Purim celebrates the deliverance of the Jewish people from the hands of Haman, a Persian nobel and member of King Ahasuerus' court, who plotted to wipe out the Jews that had fallen under Persian rule when the Persian Empire conquered Babylonia. King Ahasuerus' queen, Esther, convinced her husband to spare the Jews as she was Jewish herself. Haman was instead put to death for the plot, and the Jews living in Babylonia defend themselves from Haman's attackers. The Book of Esther was written to record what Queen Esther had done to protect her people.
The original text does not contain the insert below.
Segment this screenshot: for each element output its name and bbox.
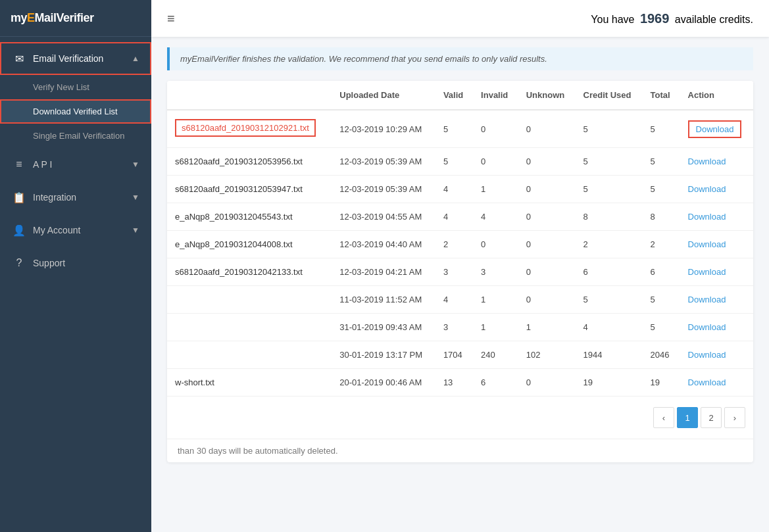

Each year on the 14th day of the Hebrew month of Adar the Jewish community celebrates Queen Esther's acts and their salvation at her hands. The Book of Esther is read aloud and gragger, a wooden noisemaker, are used whenever the name Haman is spoken, to "blot out" the evil it represents. The three cornered design of the Hamentaschen is said to resemble the hat that fell from Haman's head when he was punished for plotting against the Jews.
Hamentaschen (or Hamantaschen) are a traditional pastry served during Purim. A sweet dough is filled with poppy, raspberry, prune, apricot, apple or chocolate and the sides are folded in to form a triangular design.